[GIVEN RECORDS Boundary: Start]

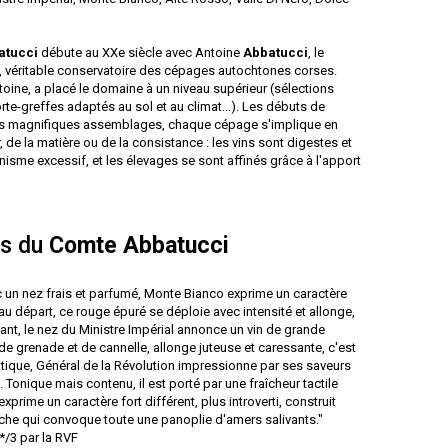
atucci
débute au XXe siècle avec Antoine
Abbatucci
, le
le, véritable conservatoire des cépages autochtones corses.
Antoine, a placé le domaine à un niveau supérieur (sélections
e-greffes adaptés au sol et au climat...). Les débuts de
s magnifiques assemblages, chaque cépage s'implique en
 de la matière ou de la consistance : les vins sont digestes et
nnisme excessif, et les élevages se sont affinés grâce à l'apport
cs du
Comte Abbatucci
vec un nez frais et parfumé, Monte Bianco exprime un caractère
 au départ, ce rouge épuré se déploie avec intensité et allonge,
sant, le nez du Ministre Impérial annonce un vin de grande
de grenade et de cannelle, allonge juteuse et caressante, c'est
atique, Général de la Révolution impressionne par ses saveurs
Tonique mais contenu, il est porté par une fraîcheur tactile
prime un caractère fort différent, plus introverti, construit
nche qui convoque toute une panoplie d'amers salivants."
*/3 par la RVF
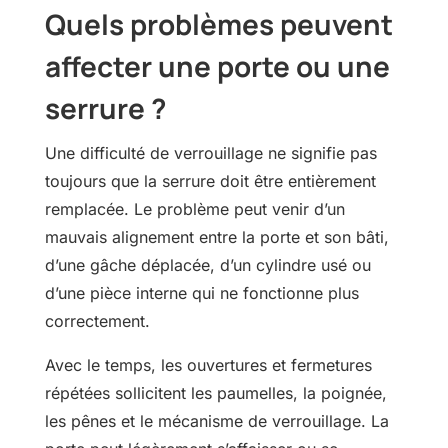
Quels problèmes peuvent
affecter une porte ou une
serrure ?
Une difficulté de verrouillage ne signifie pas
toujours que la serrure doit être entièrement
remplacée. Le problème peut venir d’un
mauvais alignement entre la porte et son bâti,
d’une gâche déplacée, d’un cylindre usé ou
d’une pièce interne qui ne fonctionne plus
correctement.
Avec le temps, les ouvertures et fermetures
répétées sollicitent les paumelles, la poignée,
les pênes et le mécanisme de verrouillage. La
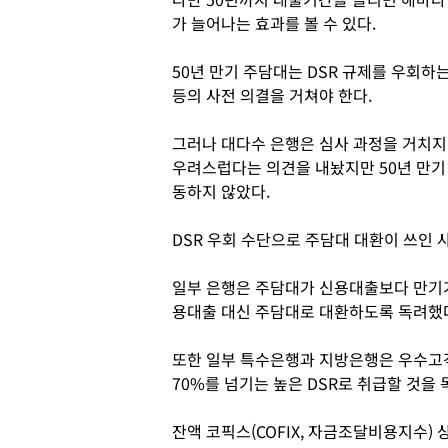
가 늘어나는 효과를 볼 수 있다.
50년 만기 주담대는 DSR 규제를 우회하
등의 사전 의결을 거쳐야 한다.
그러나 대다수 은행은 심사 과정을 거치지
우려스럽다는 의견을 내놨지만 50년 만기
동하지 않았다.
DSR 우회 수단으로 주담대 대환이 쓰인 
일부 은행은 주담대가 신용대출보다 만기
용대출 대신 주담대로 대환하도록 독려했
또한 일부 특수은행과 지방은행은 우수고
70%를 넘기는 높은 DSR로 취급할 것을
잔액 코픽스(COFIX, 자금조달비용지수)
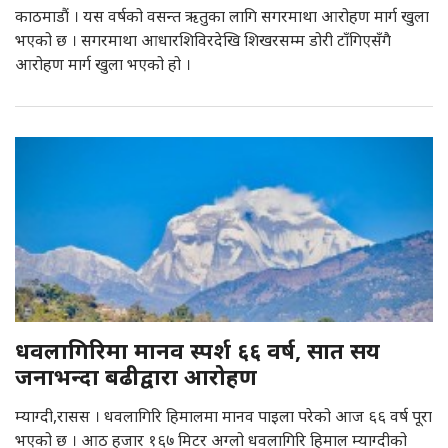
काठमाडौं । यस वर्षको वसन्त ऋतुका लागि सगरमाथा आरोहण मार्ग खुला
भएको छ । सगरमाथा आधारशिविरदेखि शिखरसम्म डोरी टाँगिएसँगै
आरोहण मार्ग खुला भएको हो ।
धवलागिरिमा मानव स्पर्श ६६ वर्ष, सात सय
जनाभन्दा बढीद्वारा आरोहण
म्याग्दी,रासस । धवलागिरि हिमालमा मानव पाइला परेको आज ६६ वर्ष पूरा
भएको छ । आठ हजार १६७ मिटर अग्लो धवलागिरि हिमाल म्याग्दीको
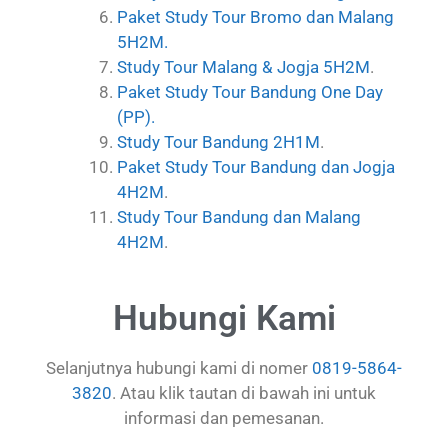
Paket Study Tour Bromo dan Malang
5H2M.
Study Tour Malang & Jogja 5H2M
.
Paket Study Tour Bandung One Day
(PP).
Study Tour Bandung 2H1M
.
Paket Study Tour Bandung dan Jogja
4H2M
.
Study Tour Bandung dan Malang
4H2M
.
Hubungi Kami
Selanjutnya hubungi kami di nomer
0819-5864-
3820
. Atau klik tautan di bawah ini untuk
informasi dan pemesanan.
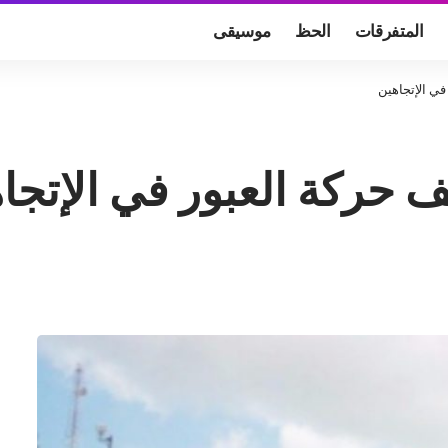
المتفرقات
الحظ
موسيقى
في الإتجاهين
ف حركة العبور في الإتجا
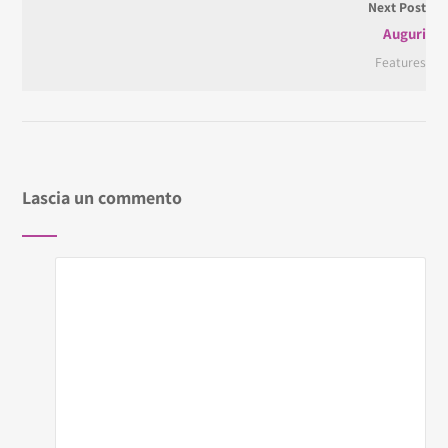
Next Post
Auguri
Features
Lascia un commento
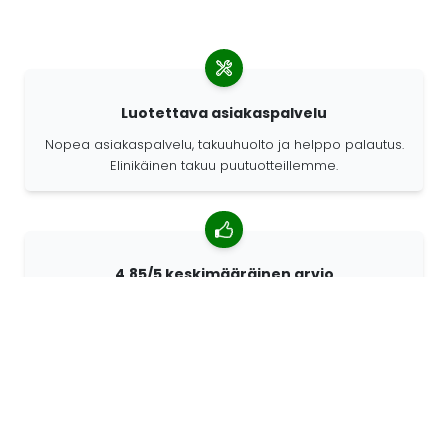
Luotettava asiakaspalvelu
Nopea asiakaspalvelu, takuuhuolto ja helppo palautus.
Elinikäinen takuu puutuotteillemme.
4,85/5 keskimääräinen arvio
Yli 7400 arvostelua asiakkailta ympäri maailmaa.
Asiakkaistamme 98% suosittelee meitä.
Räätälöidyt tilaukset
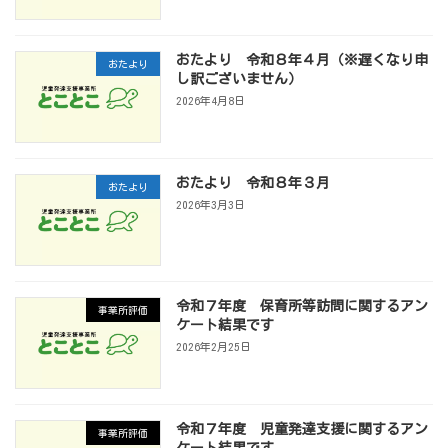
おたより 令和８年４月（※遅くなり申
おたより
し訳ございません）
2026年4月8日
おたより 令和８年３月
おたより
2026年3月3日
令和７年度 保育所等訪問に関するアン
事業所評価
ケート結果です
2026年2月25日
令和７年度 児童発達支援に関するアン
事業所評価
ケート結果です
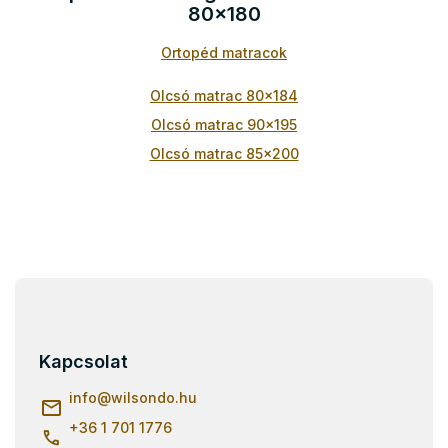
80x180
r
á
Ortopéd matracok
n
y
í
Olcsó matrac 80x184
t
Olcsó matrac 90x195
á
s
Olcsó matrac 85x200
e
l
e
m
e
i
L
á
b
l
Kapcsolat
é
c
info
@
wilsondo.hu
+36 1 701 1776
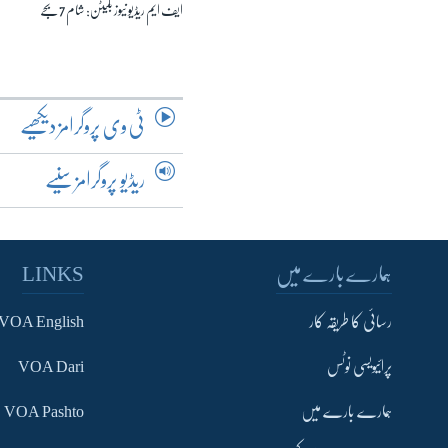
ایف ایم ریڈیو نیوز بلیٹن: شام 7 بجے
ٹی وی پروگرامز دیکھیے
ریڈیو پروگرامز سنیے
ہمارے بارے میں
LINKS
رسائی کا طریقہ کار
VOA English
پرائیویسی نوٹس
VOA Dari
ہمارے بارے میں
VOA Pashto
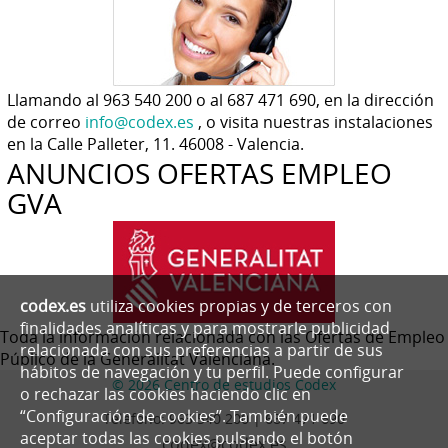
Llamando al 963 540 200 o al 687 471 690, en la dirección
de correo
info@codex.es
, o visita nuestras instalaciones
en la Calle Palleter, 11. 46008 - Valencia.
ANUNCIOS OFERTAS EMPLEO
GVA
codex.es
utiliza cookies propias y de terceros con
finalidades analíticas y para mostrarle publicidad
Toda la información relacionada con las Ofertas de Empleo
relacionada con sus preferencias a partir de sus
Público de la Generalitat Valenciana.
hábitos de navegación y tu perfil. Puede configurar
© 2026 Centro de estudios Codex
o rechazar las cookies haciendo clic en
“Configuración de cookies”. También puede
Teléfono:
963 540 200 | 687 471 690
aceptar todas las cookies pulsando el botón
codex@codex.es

[GIVEN RECORDS Boundary: End]

▸ WHAT THE TASK REQUIRES
Please extract exactly the lines of the data, from the first through the line containing "s magnifiques assemblages, chaque", and add no pictures to the copy.

▸ WRITTEN SOLUTION
atucci
débute au XXe siècle avec Antoine
Abbatucci
, le
le, véritable conservatoire des cépages autochtones corses.
Antoine, a placé le domaine à un niveau supérieur (sélections
e-greffes adaptés au sol et au climat...). Les débuts de
s magnifiques assemblages, chaque cépage s'implique en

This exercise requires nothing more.